The WSWS spoke recently with several residents of Pamoja House Next Step Shelter, a 200-bed men’s shelter in Brooklyn run for the city by the non-profit Black Veterans for Social Justice, Inc.

According to its web site, “Pamoja House specializes in managing a homeless population that was refused from other shelters in New York City and is a ‘next-step’ facility. Residents of Pamoja House were deemed ‘non-compliant’ in general population shelters. Approximately half of our residents are formerly incarcerated or had some contact with the criminal justice system. The shelter permits residents from age 18 to 65, but the bulk of the population are quite young, between the ages 18 to 40. Residents of Pamoja House receive case management services and 383 residents are placed in housing that ranges from single room occupancies, to special-needs, subsidized housing to market rate housing.”

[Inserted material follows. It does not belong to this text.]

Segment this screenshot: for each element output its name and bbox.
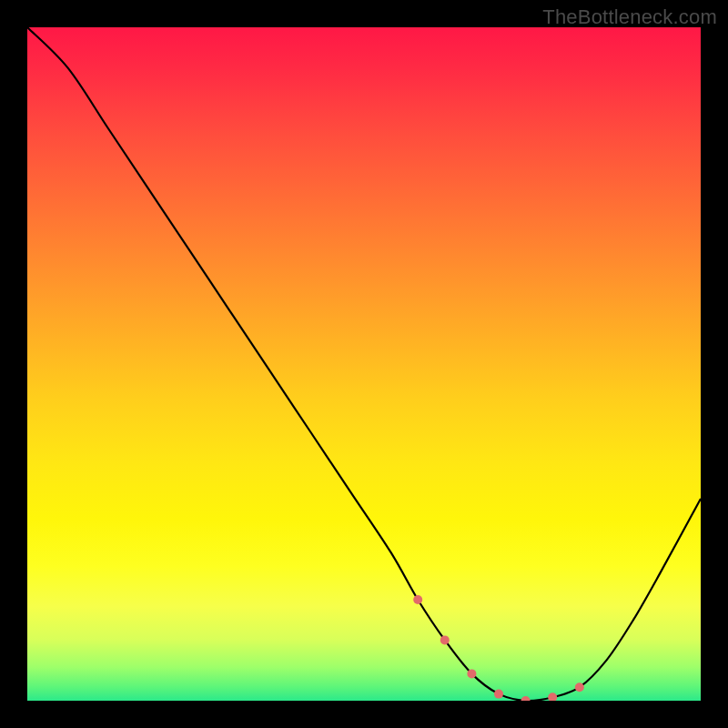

William Bray, age 50, has lived in the shelter for almost two years. He is employed on a variety of construction and custodial jobs seasonally and works a few hours a week at a neighborhood art center. He also works in and around the shelter performing maintenance jobs. He has two daughters whom he regularly sees, and maintains cordial relations with their mother. He moved to the shelter in order to save money toward getting his own place, but under conditions in which single-room occupancies (SROs) are increasingly unavailable in neighborhoods such as Bedford-Stuyvesant which are being gentrified, it is difficult for him to find a room for $200-300/month, which is all he can currently afford. He recently had a chance at getting a studio apartment in transitional housing, but needed to prove full-time, on-the-books employment and may not qualify. His caseworker receives a portion of the rental fee for everyone she places in housing.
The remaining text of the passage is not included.